With enough footage collected and shooting complete, you’ll then need an editing suite. None are more affordable and easy to learn than HitFilm Express, free to download for Windows and macOS.
HitFilm on Hand
Essential for finalizing any video project, HitFilm provides many hands for not only editing your short film but also as free VFX software. Regardless of how ambitious the project is, the suite can sprinkle blockbuster stardust onto a low-budget, solo shoot.
Five hot HitFilm features most pertinent to short success:
- Adaptive Trimmer – Shorten times with the ability to trim shots and re-trim clips already added to the timeline.
- Color correction & grading – Correct unbalanced footage in terms of exposure or white levels, contrast, and color. Grading applies a cinematic tone or style, with presets ensuring consistency across clips.
- Keying & extraction – Using green screening, location limitation is no more thanks to broadcast quality chroma keying. Put what actors you have anywhere!
- Built-in audio recorder – Add voiceovers or story narration from within the editor before fine-tuning all sounds and adding effects with the mixer.
- Animation import – Use a mixture of media by bringing in and compositing animated elements, effects, and Blender models across leading 3D formats.
Far from an exhaustive list of tools you’ll use, HitFilm also includes important options such as text and titling. The ability to start and end with slick intro and credit sequences can’t be understated, along with extras including jittery footage repair and adjustments for GoPro 360-degree video.
Ready for Release?
With HitFilm harnessed to edit a short into shape, your film will be ready to share in no time. Thankfully, getting any creative content to an audience is equally easy and affordable for budget blockbusters.
Showing your film on a platform like YouTube is especially cool because viewers can post comments, feedback, and tips. Rub shoulders with inspiring channels like Film Riot and Corridor Digital that stream epic short films made on limited budgets.
How to make a short film by yourself
Making a short film might seem like a challenge, but don’t let it put you off. Follow these steps and you’ll be the next Scorsese in no time at all. Just you wait!

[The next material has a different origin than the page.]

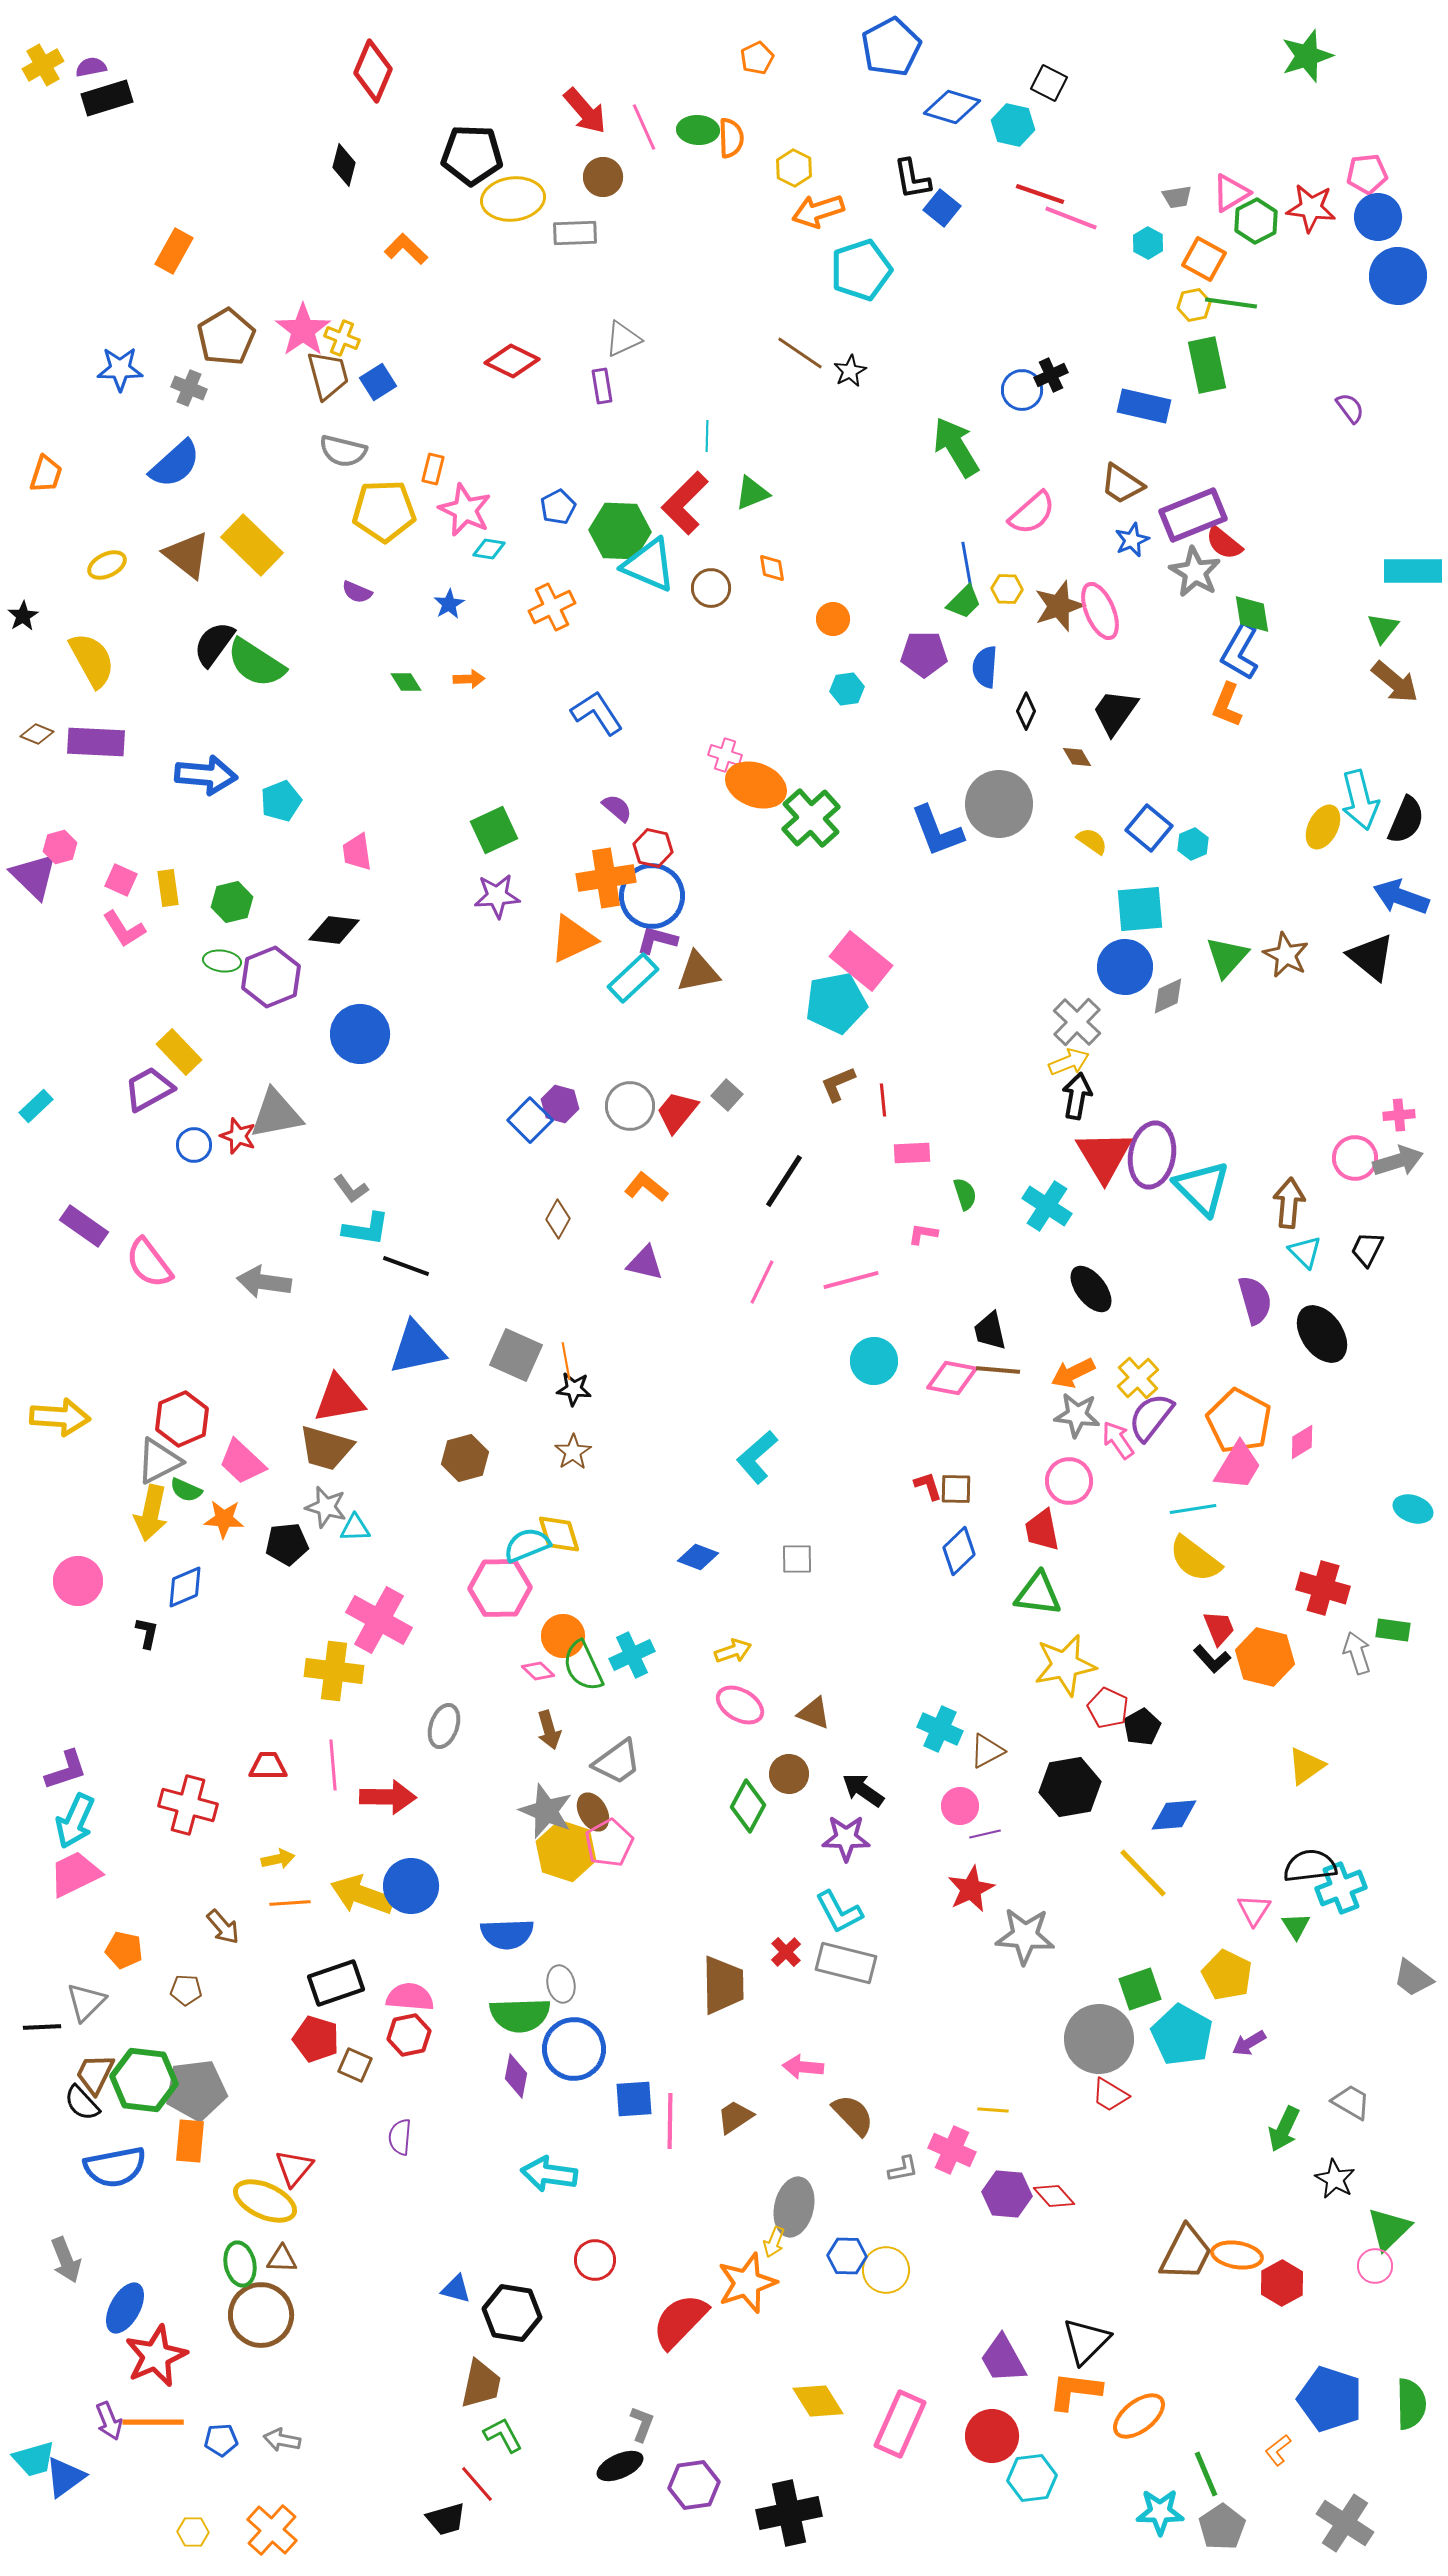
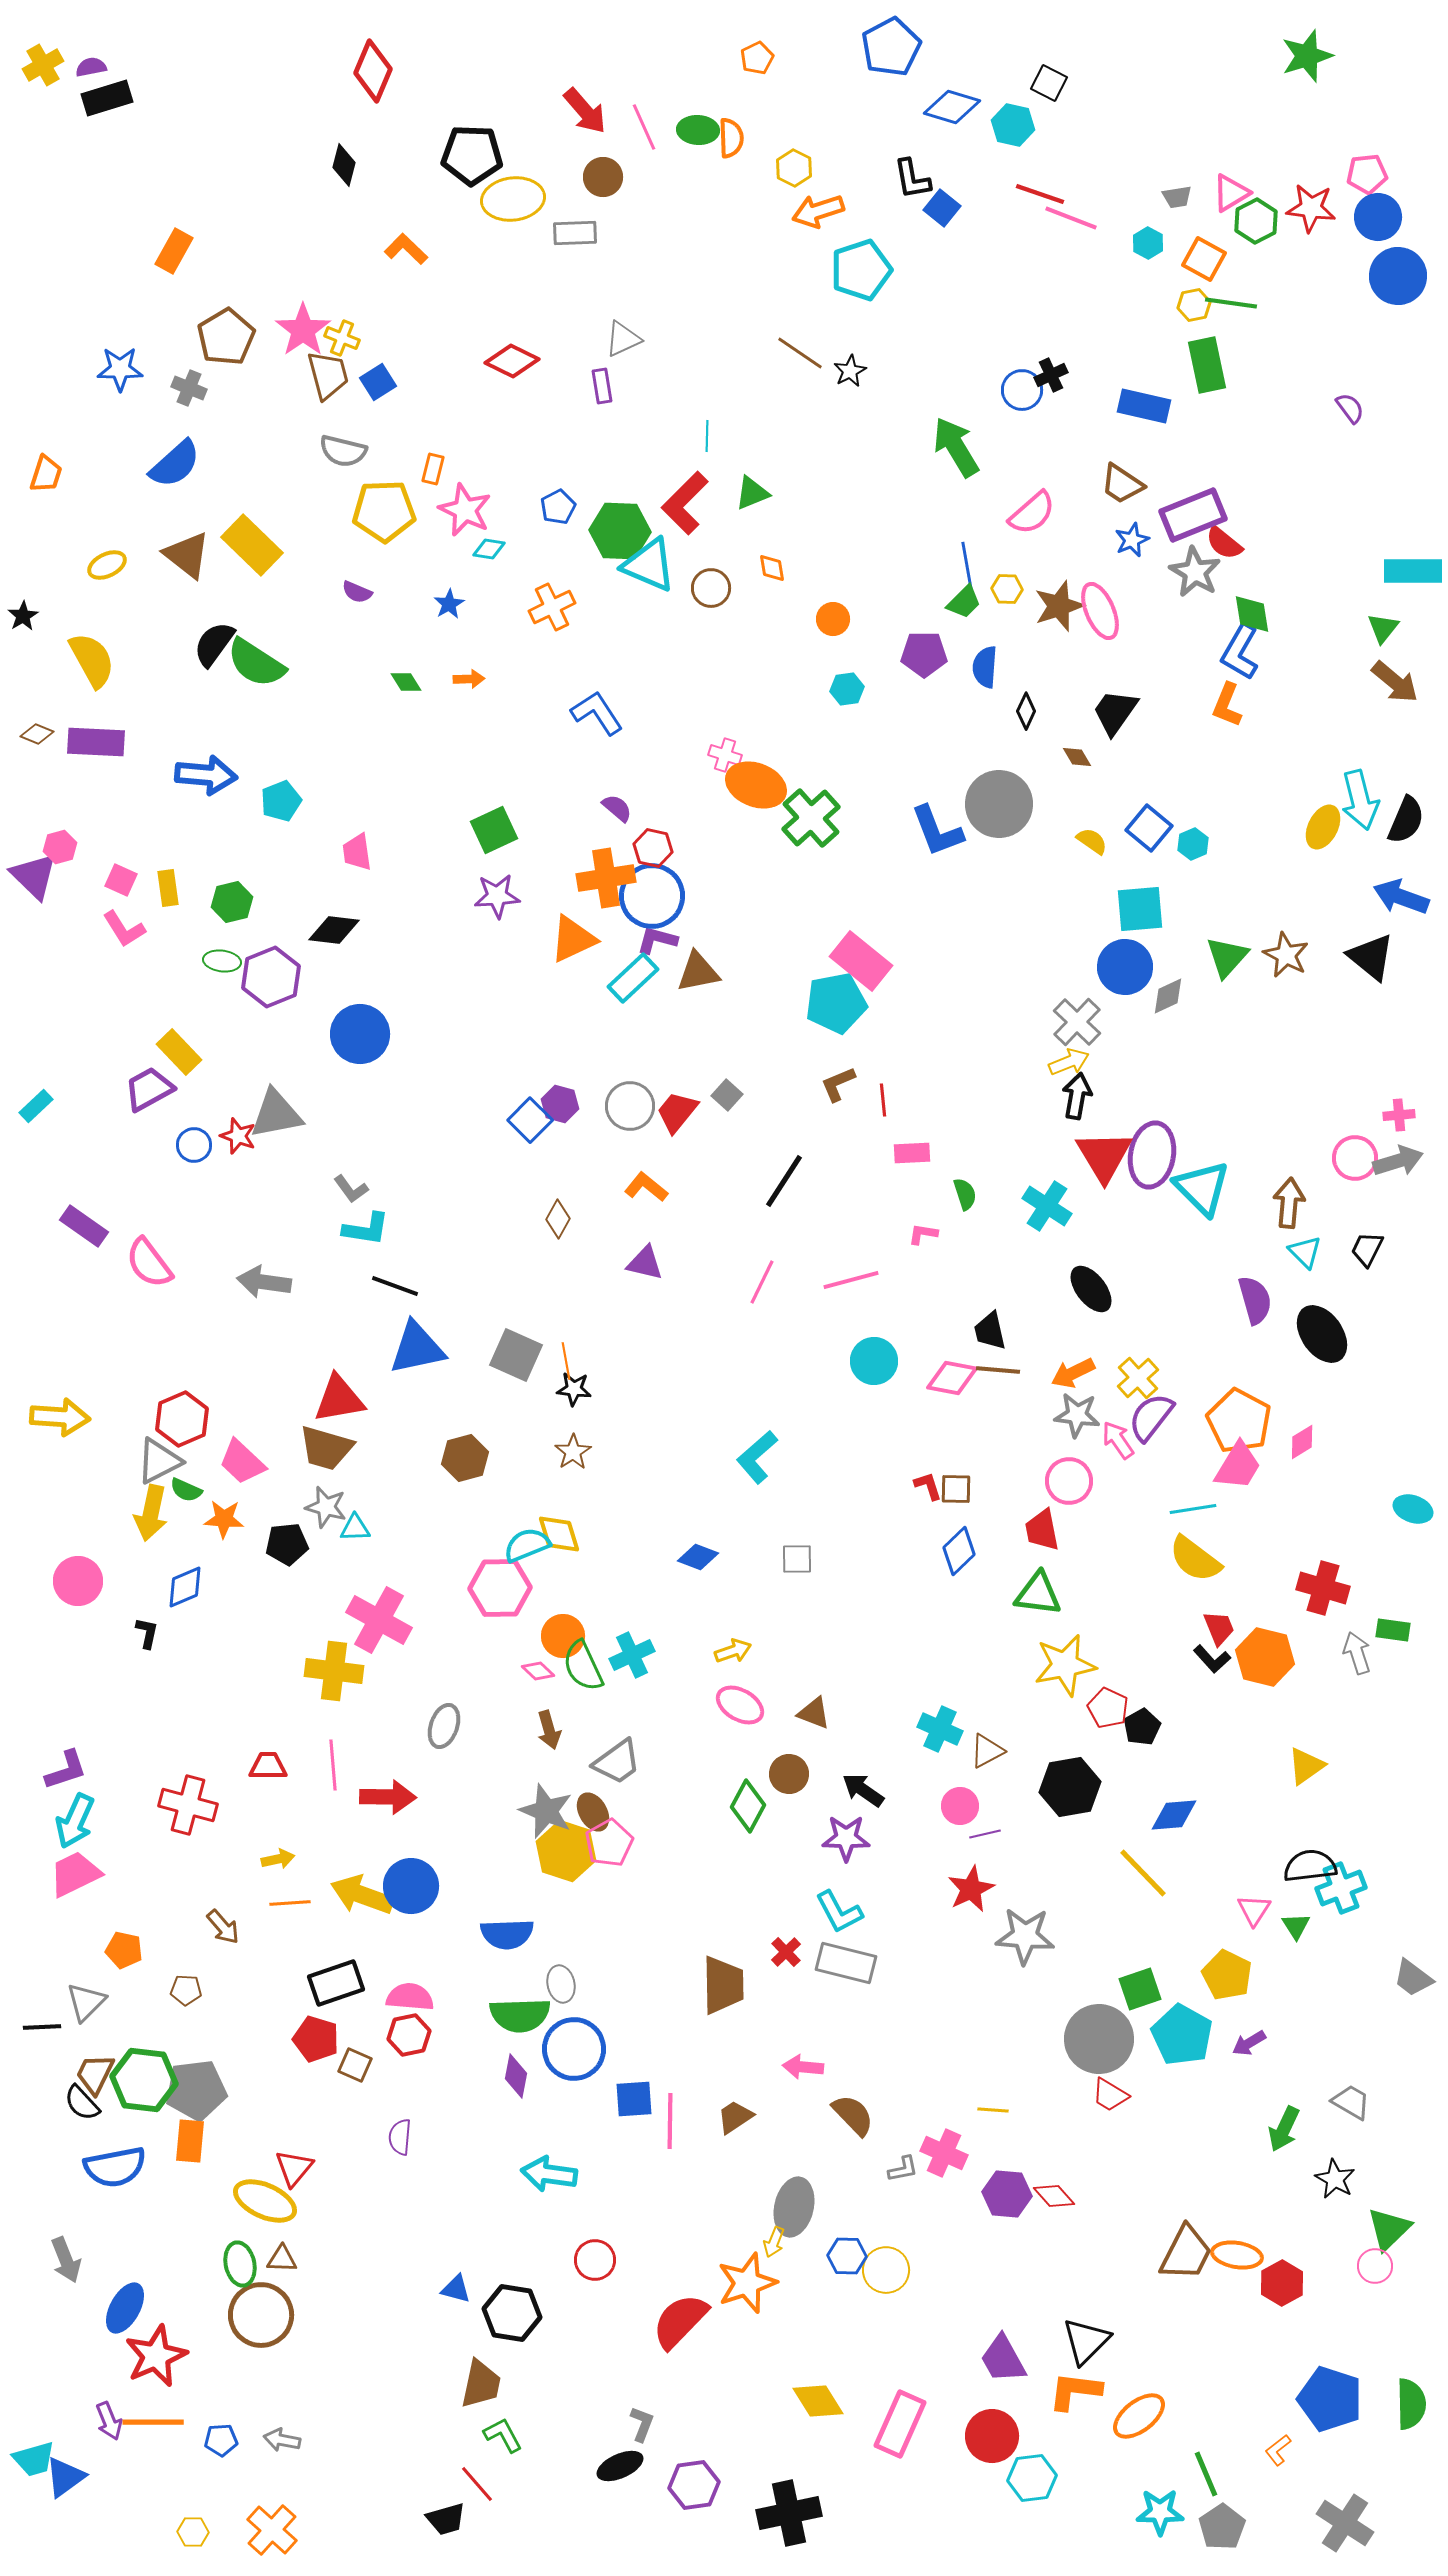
black line at (406, 1266): moved 11 px left, 20 px down
pink cross at (952, 2150): moved 8 px left, 3 px down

- Come up with a great concept
- Take your time to plan
- Get creative with your restrictions
- Ask friends or family to star or help out
- Invest in a tripod and a decent microphone
- Use free software as a ‘virtual crew’
- Learn from and collaborate with others in the filmmaking community
- Share your film on free platforms like YouTube or Reddit
And remember – icons of modern independent cinema all had their formative years. With some vision and resourcefulness, you never know, you really could be the new Steven Soderbergh or Sofia Coppola!